> [Requirement]:
Find each line in the records below that contains the word "Preis", and copy it out.

——————————

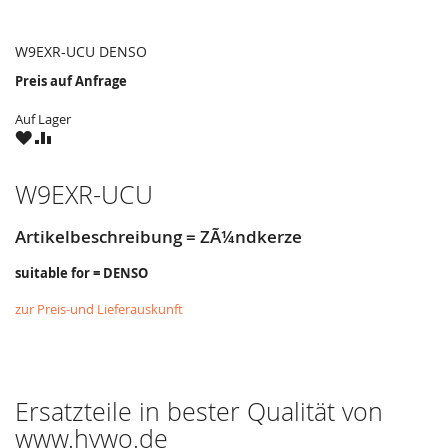
W9EXR-UCU DENSO
Preis auf Anfrage
Auf Lager
ZU
ZU
WUNSCHZETTEL
VERGLEICHSLISTE
HINZUFÜGEN
HINZUFÜGEN
W9EXR-UCU
Artikelbeschreibung = ZÃ¼ndkerze
suitable for = DENSO
zur Preis-und Lieferauskunft
Ersatzteile in bester Qualität von
www.hywo.de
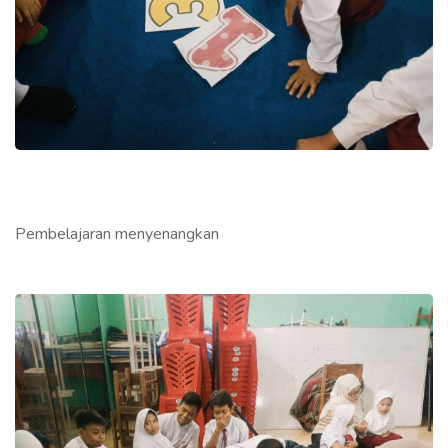
Pembelajaran menyenangkan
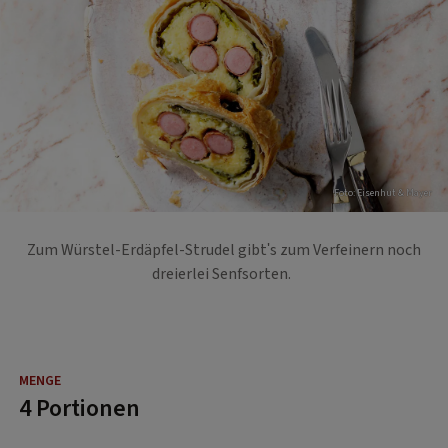
Foto: Eisenhut & Mayer
Zum Würstel-Erdäpfel-Strudel gibt's zum Verfeinern noch
dreierlei Senfsorten.
4 Portionen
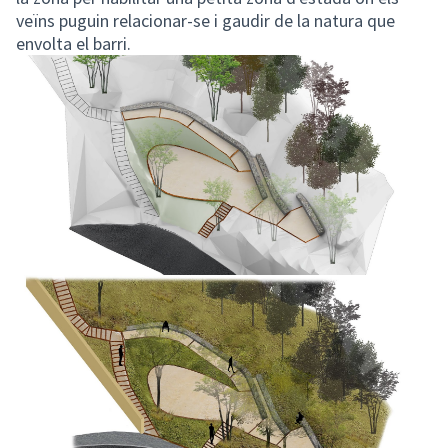
veïns puguin relacionar-se i gaudir de la natura que
envolta el barri.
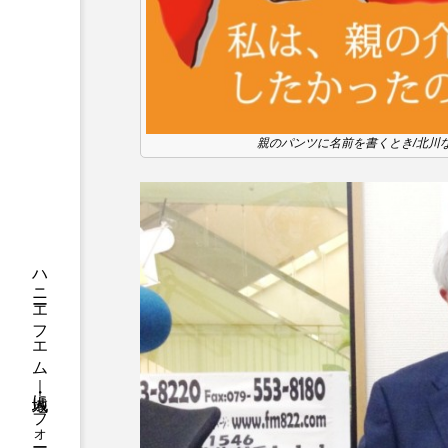
ちめいど
ちめいど雄介の
つなごーごー
てっぺんの
にげてさがして
のん
親のパンツに名前を書くとき/北川
ひとつの机、ふたつの制服
ふつうの子ども
ぶらりま
みるくっくキッズクラブ逆瀬川
もっと知りたい認知症のこと
ゆたかな第三の人生のススメ
わたしらしく心豊かに過ごすた
アカデミックコモンズ
ア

——————————

> [Response to this exercise]:
Preis auf Anfrage
zur Preis-und Lieferauskunft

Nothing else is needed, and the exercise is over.